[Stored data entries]

•••••

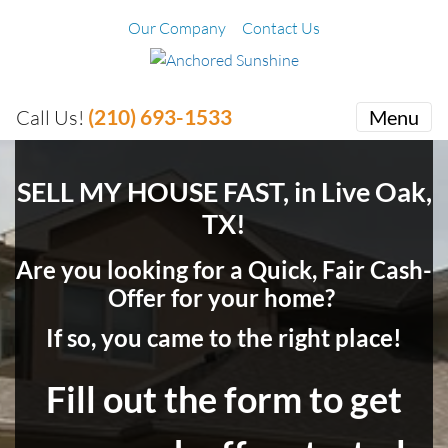
Our Company
Contact Us
(210) 693-1533
Call Us!
Menu
SELL MY HOUSE FAST, in Live Oak,
TX!
Are you looking for a Quick, Fair Cash-
Offer for your home?
If so, you came to the right place!
Fill out the form to get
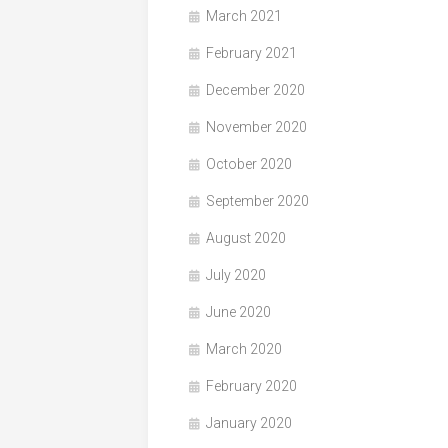
March 2021
February 2021
December 2020
November 2020
October 2020
September 2020
August 2020
July 2020
June 2020
March 2020
February 2020
January 2020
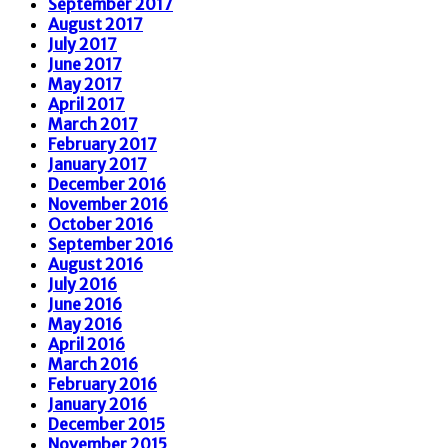
September 2017
August 2017
July 2017
June 2017
May 2017
April 2017
March 2017
February 2017
January 2017
December 2016
November 2016
October 2016
September 2016
August 2016
July 2016
June 2016
May 2016
April 2016
March 2016
February 2016
January 2016
December 2015
November 2015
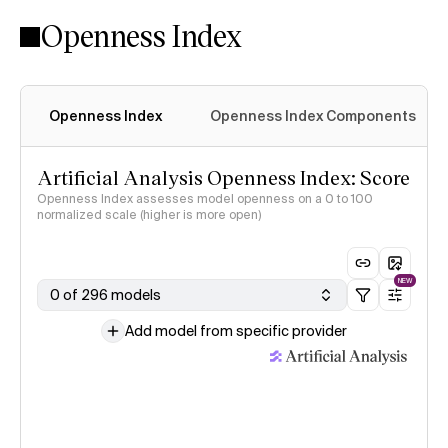
Openness Index
Openness Index
Openness Index Components
Artificial Analysis Openness Index: Score
Openness Index assesses model openness on a 0 to 100
normalized scale (higher is more open)
NEW
0 of 296 models
Add model from specific provider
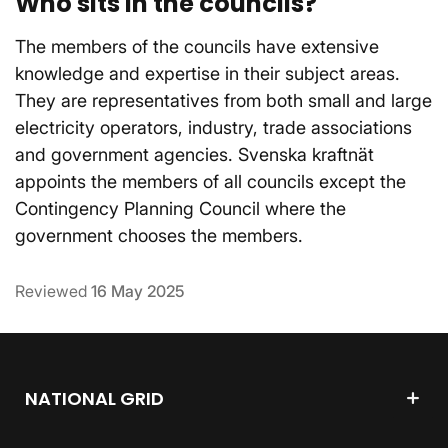
Who sits in the councils?
The members of the councils have extensive
knowledge and expertise in their subject areas.
They are representatives from both small and large
electricity operators, industry, trade associations
and government agencies. Svenska kraftnät
appoints the members of all councils except the
Contingency Planning Council where the
government chooses the members.
Reviewed
16 May 2025
NATIONAL GRID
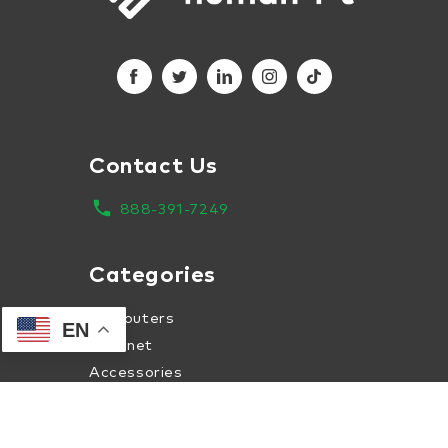
Contact Us
local_phone
888-391-7249
Categories
Computers
EN
Internet
Accessories
Apparel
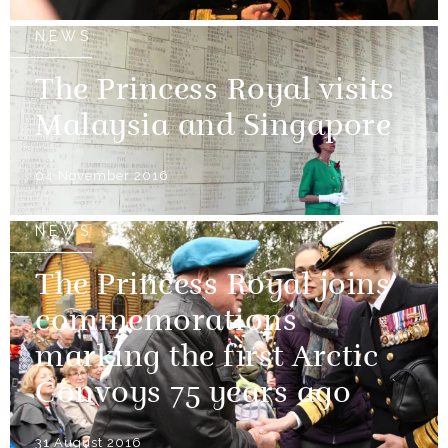
NEWS
The Princess Royal visits
Malaysia and Singapore
04 November 2016
NEWS
The Princess Royal joins
commemorations
marking the first Arctic
Convoys 75 years ago
31 August 2016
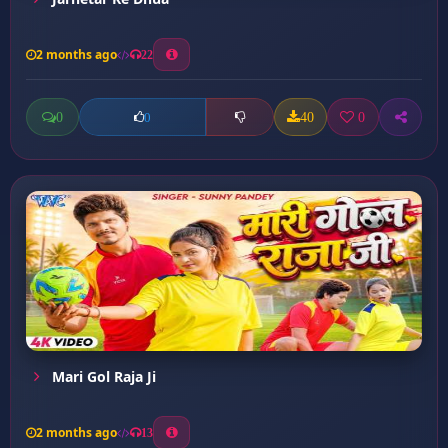
2 months ago
22
0
40
0
0
Mari Gol Raja Ji
2 months ago
13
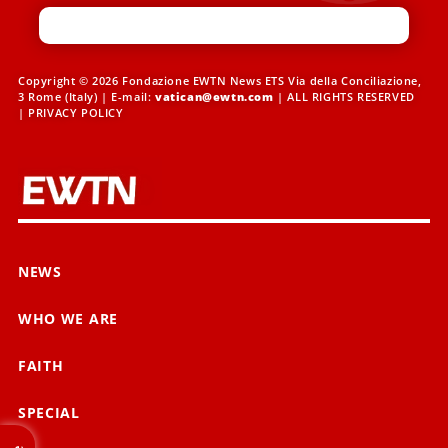
Copyright © 2026 Fondazione EWTN News ETS Via della Conciliazione,
3 Rome (Italy) | E-mail:
vatican@ewtn.com
| ALL RIGHTS RESERVED
|
PRIVACY POLICY
NEWS
WHO WE ARE
FAITH
SPECIAL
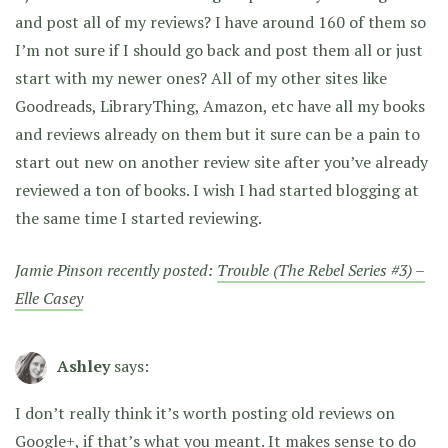
and post all of my reviews? I have around 160 of them so
I’m not sure if I should go back and post them all or just
start with my newer ones? All of my other sites like
Goodreads, LibraryThing, Amazon, etc have all my books
and reviews already on them but it sure can be a pain to
start out new on another review site after you’ve already
reviewed a ton of books. I wish I had started blogging at
the same time I started reviewing.
Jamie Pinson recently posted:
Trouble (The Rebel Series #3) –
Elle Casey
Ashley
says:
I don’t really think it’s worth posting old reviews on
Google+, if that’s what you meant. It makes sense to do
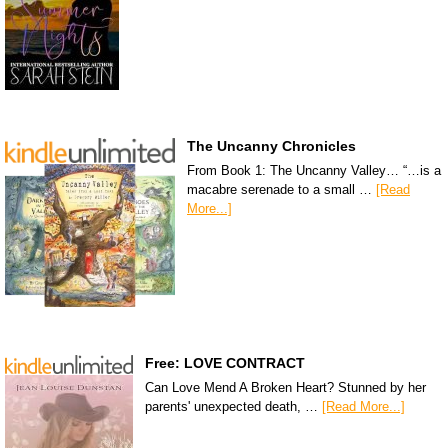
The Uncanny Chronicles
From Book 1: The Uncanny Valley… “…is a
macabre serenade to a small …
[Read
More...]
Free: LOVE CONTRACT
Can Love Mend A Broken Heart? Stunned by her
parents' unexpected death, …
[Read More...]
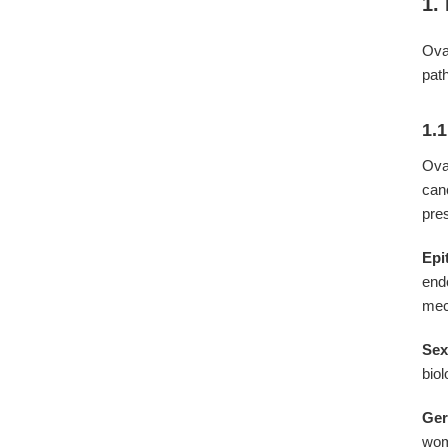
1.
Ova
pat
1.1
Ova
can
pre
Epi
end
mec
Sex
bio
Ger
wom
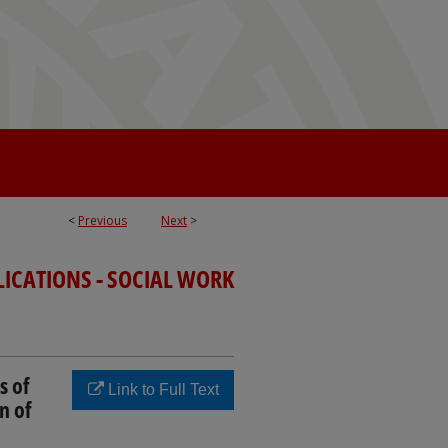
<
Previous
Next
>
LICATIONS - SOCIAL WORK
s of
Link to Full Text
n of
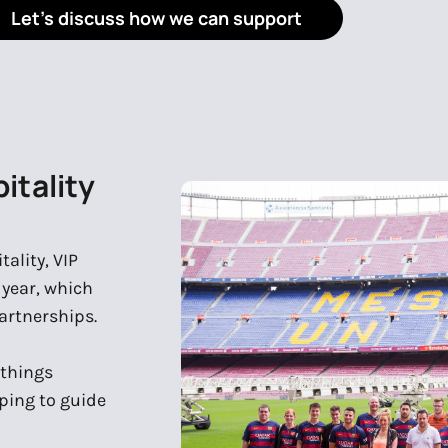
Let's discuss how we can support
itality
ality, VIP
r year, which
artnerships.
 things
ping to guide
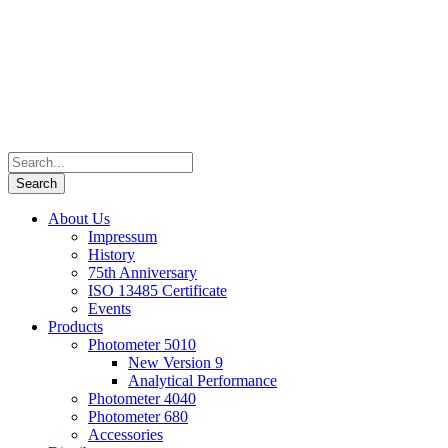
About Us
Impressum
History
75th Anniversary
ISO 13485 Certificate
Events
Products
Photometer 5010
New Version 9
Analytical Performance
Photometer 4040
Photometer 680
Accessories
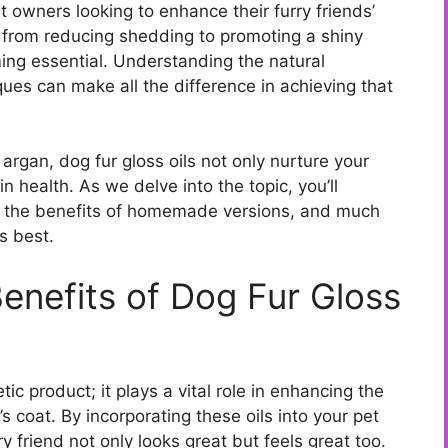
t owners looking to enhance their furry friends’
g from reducing shedding to promoting a shiny
oming essential. Understanding the natural
ques can make all the difference in achieving that
 argan, dog fur gloss oils not only nurture your
in health. As we delve into the topic, you’ll
t, the benefits of homemade versions, and much
s best.
enefits of Dog Fur Gloss
tic product; it plays a vital role in enhancing the
s coat. By incorporating these oils into your pet
y friend not only looks great but feels great too.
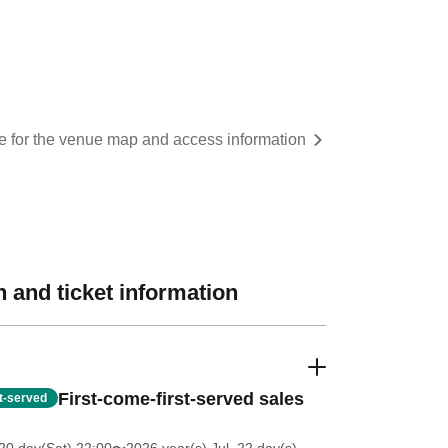
re for the venue map and access information
 and ticket information
First-come-first-served sales
st-served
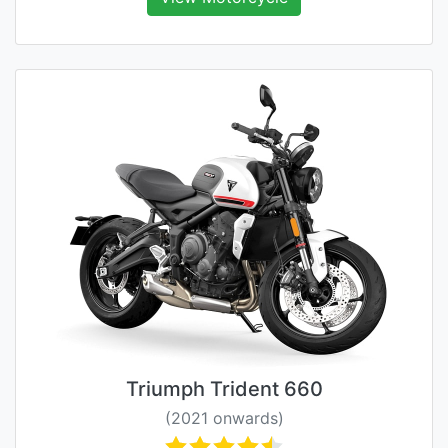
Triumph Trident 660
(2021 onwards)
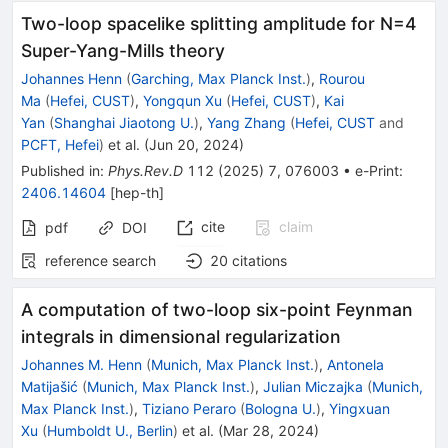
Two-loop spacelike splitting amplitude for
N
=
4
Super-Yang-Mills theory
Johannes Henn
(
Garching, Max Planck Inst.
)
,
Rourou
Ma
(
Hefei, CUST
)
,
Yongqun Xu
(
Hefei, CUST
)
,
Kai
Yan
(
Shanghai Jiaotong U.
)
,
Yang Zhang
(
Hefei, CUST
and
PCFT, Hefei
)
et al.
(
Jun 20, 2024
)
Published in
:
Phys.Rev.D
112
(
2025
)
7
,
076003
•
e-Print
:
2406.14604
[
hep-th
]
cite
claim
pdf
DOI
reference search
20
citations
A computation of two-loop six-point Feynman
integrals in dimensional regularization
Johannes M. Henn
(
Munich, Max Planck Inst.
)
,
Antonela
Matijašić
(
Munich, Max Planck Inst.
)
,
Julian Miczajka
(
Munich,
Max Planck Inst.
)
,
Tiziano Peraro
(
Bologna U.
)
,
Yingxuan
Xu
(
Humboldt U., Berlin
)
et al.
(
Mar 28, 2024
)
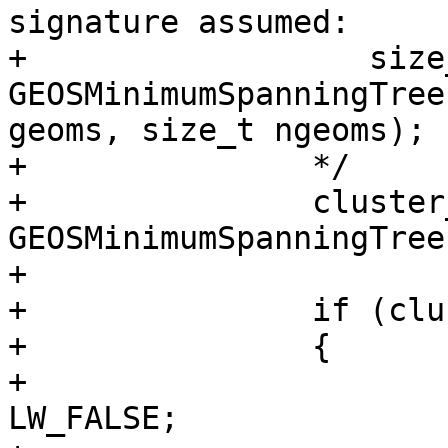
signature assumed:

+		   size_t* 
GEOSMinimumSpanningTree
geoms, size_t ngeoms);

+		*/

+		cluster_ids = 
GEOSMinimumSpanningTree
+

+		if (cluster_ids)

+		{

+			context->is_error = 
LW_FALSE;
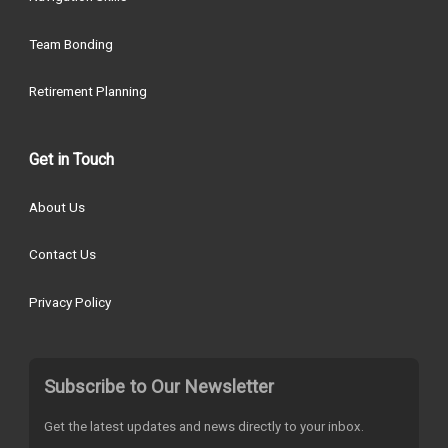
Team Bonding
Retirement Planning
Get in Touch
About Us
Contact Us
Privacy Policy
Subscribe to Our Newsletter
Get the latest updates and news directly to your inbox.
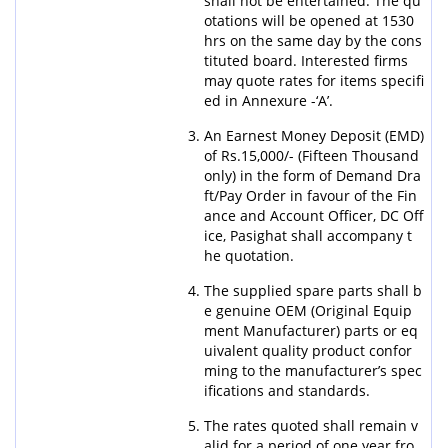
shall not be entertained. The qu
otations will be opened at 1530
hrs on the same day by the cons
tituted board. Interested firms
may quote rates for items specifi
ed in Annexure -‘A’.
An Earnest Money Deposit (EMD)
of Rs.15,000/- (Fifteen Thousand
only) in the form of Demand Dra
ft/Pay Order in favour of the Fin
ance and Account Officer, DC Off
ice, Pasighat shall accompany t
he quotation.
The supplied spare parts shall b
e genuine OEM (Original Equip
ment Manufacturer) parts or eq
uivalent quality product confor
ming to the manufacturer’s spec
ifications and standards.
The rates quoted shall remain v
alid for a period of one year fro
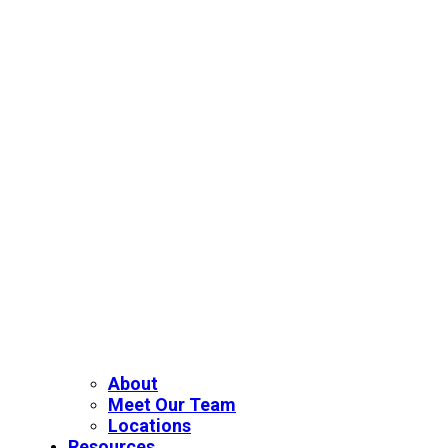
About
Meet Our Team
Locations
Resources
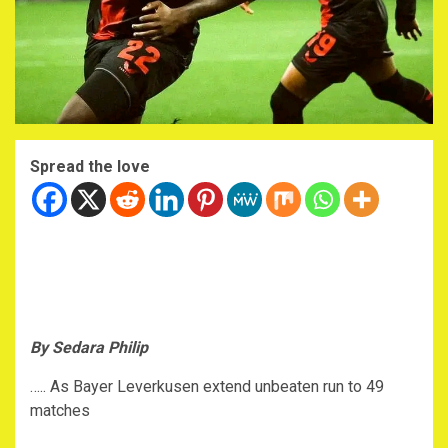
Spread the love
By Sedara Philip
….. As Bayer Leverkusen extend unbeaten run to 49
matches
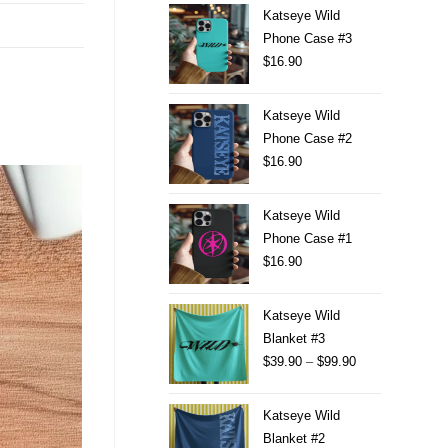
Katseye Wild
Phone Case #3
$
16.90
Katseye Wild
Phone Case #2
$
16.90
Katseye Wild
Phone Case #1
$
16.90
Katseye Wild
Blanket #3
$
39.90
–
$
99.90
Katseye Wild
Blanket #2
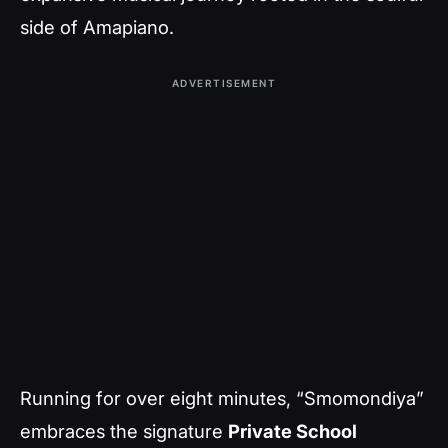
side of Amapiano.
ADVERTISEMENT
Running for over eight minutes, “Smomondiya”
embraces the signature
Private School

•••••

## YOUR ASSIGNMENT
The data above holds the lines to copy: start at the one with "Fill out the form to get", stop at the one with "commemorations", include both, copy them exactly without pictures, and copy nothing else.

## YOUR SOLUTION
Fill out the form to get
March 2021
February 2021
December 2020
November 2020
October 2020
September 2020
August 2020
July 2020
June 2020
March 2020
February 2020
January 2020
September 2017
August 2017
July 2017
June 2017
May 2017
April 2017
March 2017
February 2017
January 2017
December 2016
November 2016
October 2016
September 2016
August 2016
July 2016
June 2016
May 2016
April 2016
March 2016
February 2016
January 2016
December 2015
November 2015
Openness Index
Openness Index
Openness Index Components
Artificial Analysis Openness Index: Score
Openness Index assesses model openness on a 0 to 100
normalized scale (higher is more open)
NEW
0 of 296 models
Add model from specific provider
Who sits in the councils?
The members of the councils have extensive
knowledge and expertise in their subject areas.
They are representatives from both small and large
electricity operators, industry, trade associations
and government agencies. Svenska kraftnät
appoints the members of all councils except the
Contingency Planning Council where the
government chooses the members.
Reviewed
16 May 2025
NATIONAL GRID
Contact Us
local_phone
888-391-7249
Categories
Computers
EN
Internet
Accessories
Apparel
NEWS
The Princess Royal visits
Malaysia and Singapore
04 November 2016
NEWS
The Princess Royal joins
commemorations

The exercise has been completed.